Pictures in the records below must be left out. Return exactly the lines from the line with "DİĞER SPORLAR" to the line with "przez ProstePoradniki.pl. Projektuje, programuje", both included.
── Information given
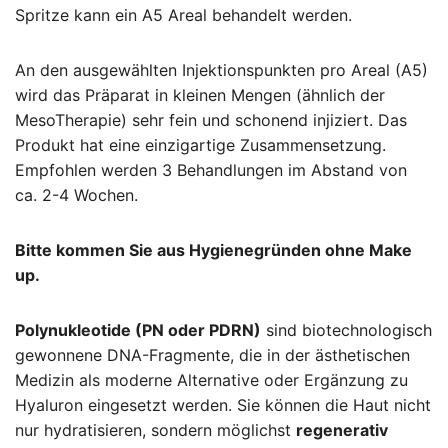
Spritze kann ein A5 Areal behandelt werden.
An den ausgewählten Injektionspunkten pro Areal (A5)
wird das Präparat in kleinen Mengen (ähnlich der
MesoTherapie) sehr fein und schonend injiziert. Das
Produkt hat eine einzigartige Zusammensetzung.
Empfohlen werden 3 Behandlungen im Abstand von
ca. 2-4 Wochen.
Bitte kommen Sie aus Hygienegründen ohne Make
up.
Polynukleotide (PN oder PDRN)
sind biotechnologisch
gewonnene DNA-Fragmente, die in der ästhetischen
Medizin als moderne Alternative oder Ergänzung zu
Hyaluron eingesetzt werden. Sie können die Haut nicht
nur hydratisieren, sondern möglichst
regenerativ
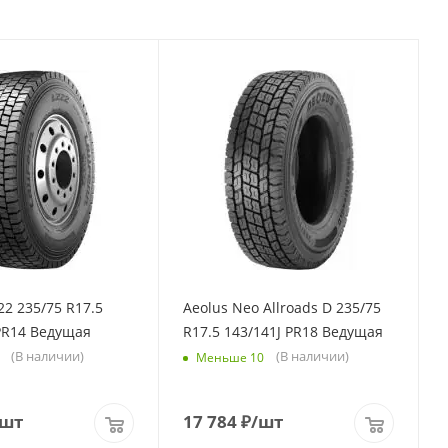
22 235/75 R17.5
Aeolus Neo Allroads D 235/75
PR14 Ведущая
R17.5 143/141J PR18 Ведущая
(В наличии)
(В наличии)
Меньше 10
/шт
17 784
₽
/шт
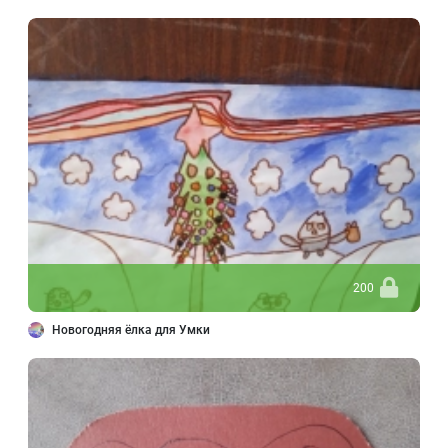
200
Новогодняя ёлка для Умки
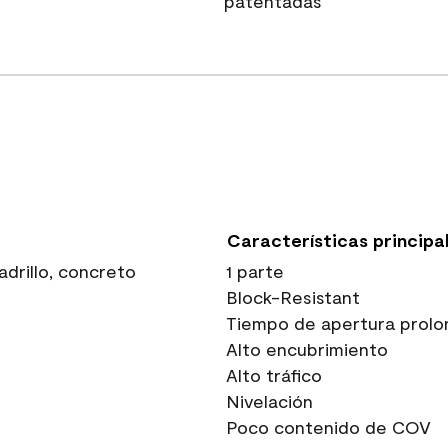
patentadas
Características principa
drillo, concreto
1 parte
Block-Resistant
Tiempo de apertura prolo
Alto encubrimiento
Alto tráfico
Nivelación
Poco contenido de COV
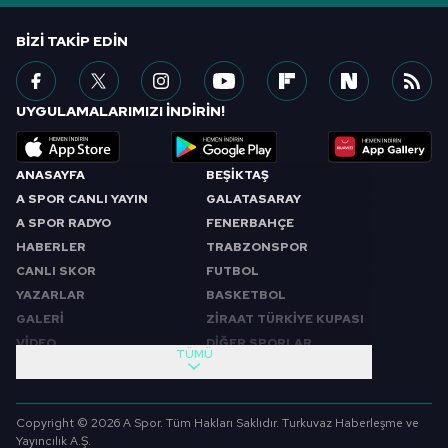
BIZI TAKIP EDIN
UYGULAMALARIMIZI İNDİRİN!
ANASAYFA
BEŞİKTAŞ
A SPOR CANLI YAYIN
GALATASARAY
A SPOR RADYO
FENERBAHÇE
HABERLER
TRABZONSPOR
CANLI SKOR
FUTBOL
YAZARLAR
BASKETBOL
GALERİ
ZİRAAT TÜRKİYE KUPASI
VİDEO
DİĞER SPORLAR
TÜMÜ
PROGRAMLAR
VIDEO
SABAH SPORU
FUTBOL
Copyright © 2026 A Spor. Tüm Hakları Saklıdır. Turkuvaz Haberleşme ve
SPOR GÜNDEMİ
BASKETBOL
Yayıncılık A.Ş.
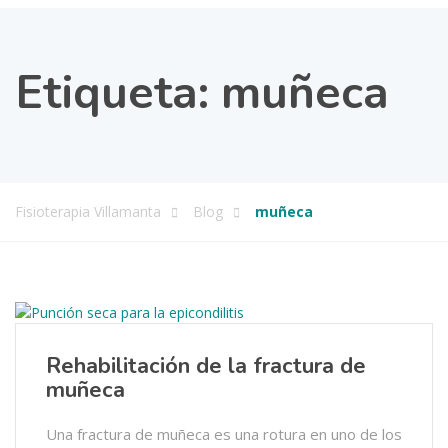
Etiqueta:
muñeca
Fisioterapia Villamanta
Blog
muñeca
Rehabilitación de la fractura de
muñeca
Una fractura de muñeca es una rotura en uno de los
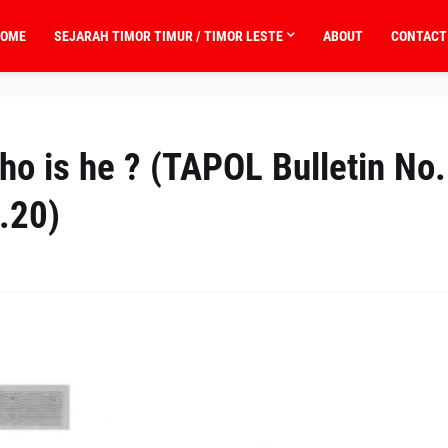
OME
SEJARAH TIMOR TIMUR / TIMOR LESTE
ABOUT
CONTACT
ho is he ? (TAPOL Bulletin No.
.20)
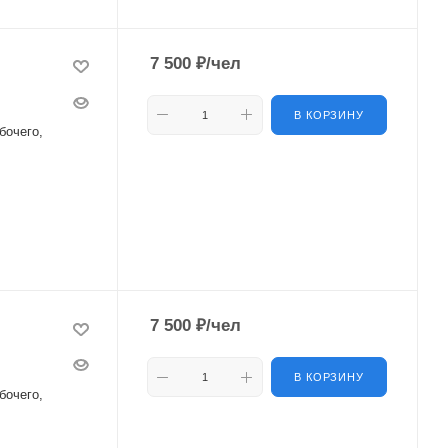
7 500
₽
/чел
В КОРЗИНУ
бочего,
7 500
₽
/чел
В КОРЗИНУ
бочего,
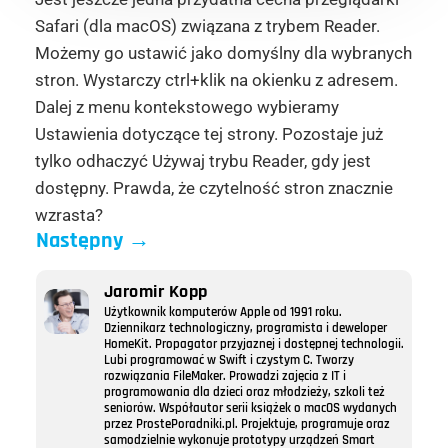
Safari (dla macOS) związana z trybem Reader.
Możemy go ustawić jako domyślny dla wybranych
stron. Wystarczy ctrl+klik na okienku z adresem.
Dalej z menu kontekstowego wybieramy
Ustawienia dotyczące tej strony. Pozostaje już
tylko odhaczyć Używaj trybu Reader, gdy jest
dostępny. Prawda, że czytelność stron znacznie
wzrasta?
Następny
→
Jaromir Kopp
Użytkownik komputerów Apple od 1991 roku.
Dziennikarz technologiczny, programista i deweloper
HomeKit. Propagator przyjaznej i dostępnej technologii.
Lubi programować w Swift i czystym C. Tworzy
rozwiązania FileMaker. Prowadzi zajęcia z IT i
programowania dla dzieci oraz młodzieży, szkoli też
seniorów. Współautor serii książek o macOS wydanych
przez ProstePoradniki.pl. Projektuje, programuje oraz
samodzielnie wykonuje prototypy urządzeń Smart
────
- [Your solution]:
DİĞER SPORLAR
TÜMÜ
PROGRAMLAR
VIDEO
SABAH SPORU
FUTBOL
Copyright © 2026 A Spor. Tüm Hakları Saklıdır. Turkuvaz Haberleşme ve
SPOR GÜNDEMİ
BASKETBOL
Yayıncılık A.Ş.
Etiqueta:
muñeca
Fisioterapia Villamanta
Blog
muñeca
Rehabilitación de la fractura de
muñeca
Una fractura de muñeca es una rotura en uno de los
OME
SEJARAH TIMOR TIMUR / TIMOR LESTE
ABOUT
CONTACT
ho is he ? (TAPOL Bulletin No.
.20)
7 500
₽
/чел
В КОРЗИНУ
бочего,
7 500
₽
/чел
В КОРЗИНУ
бочего,
Safari (dla macOS) związana z trybem Reader.
Możemy go ustawić jako domyślny dla wybranych
stron. Wystarczy ctrl+klik na okienku z adresem.
Dalej z menu kontekstowego wybieramy
Ustawienia dotyczące tej strony. Pozostaje już
tylko odhaczyć Używaj trybu Reader, gdy jest
dostępny. Prawda, że czytelność stron znacznie
wzrasta?
Następny
→
Jaromir Kopp
Użytkownik komputerów Apple od 1991 roku.
Dziennikarz technologiczny, programista i deweloper
HomeKit. Propagator przyjaznej i dostępnej technologii.
Lubi programować w Swift i czystym C. Tworzy
rozwiązania FileMaker. Prowadzi zajęcia z IT i
programowania dla dzieci oraz młodzieży, szkoli też
seniorów. Współautor serii książek o macOS wydanych
przez ProstePoradniki.pl. Projektuje, programuje oraz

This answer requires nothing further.